Practice breathing: Mastering deep, controlled breathing from the diaphragm will allow more air into your lungs when you begin to panic and will keep you from becoming lightheaded.

Reduce distractions/stressors: If your car is filled with garbage, aggressive music, talkative passengers, or unsettling engine noises, you’re going to become tense just by being in the car. Make your environment one that soothes — not compounds — your driving anxiety. Play peaceful music, de-clutter your car frequently, and drive with someone you trust.

Affirmations: Don’t let your thoughts get the better of you. Maintain control of your attitude by practicing positive self-talk. Avoid getting caught up in harmful inner dialogues and instead affirm that you’re in control behind the wheel. After all, you’re the one who chooses where the car goes.

Stay loose: Keep your body relaxed and learn to loosen up whenever you feel yourself becoming tense. Deliberately let your tightened muscles go limp and unwind. Just don’t take your hands off the steering wheel!

Write it out: List out what specifically scares you about driving and then confront the reasons you feel anxious. Perhaps there are some influences you can avoid or improve.

Improve the route: Avoid crowded or busy streets/highways, even if it means lengthening your commute.
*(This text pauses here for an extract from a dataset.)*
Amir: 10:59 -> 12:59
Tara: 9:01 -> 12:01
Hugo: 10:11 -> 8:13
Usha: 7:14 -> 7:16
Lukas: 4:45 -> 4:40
Drive in calm neighborhoods at slow speeds to avoid stressful situations; also avoid commuting during prime traffic hours.

Familiarize: Take time to sit in the car even if you’re not driving it anywhere. Becoming comfortable in your car reduces those feeling of panic you associate with the vehicle.
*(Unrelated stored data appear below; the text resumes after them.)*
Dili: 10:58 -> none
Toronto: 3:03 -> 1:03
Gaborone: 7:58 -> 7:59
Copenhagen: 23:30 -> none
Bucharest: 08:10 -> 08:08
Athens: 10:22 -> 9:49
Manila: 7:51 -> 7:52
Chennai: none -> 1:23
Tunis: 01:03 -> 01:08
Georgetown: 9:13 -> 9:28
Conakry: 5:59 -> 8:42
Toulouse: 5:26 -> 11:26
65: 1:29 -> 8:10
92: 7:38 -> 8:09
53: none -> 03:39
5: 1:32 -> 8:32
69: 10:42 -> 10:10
Other factors: Perhaps your anxiety around driving isn’t being caused by the driving itself, but rather by factors outside the car. For instance, you consume an excess of caffeine beforehand, don’t like the job you’re driving to, or don’t like the city you live in. Find ways to curb these stressors too. Maybe it’s time for a lifestyle change?

If these techniques don’t improve your experience behind the wheel, consult a medical specialist about more drastic solutions like therapy or medication.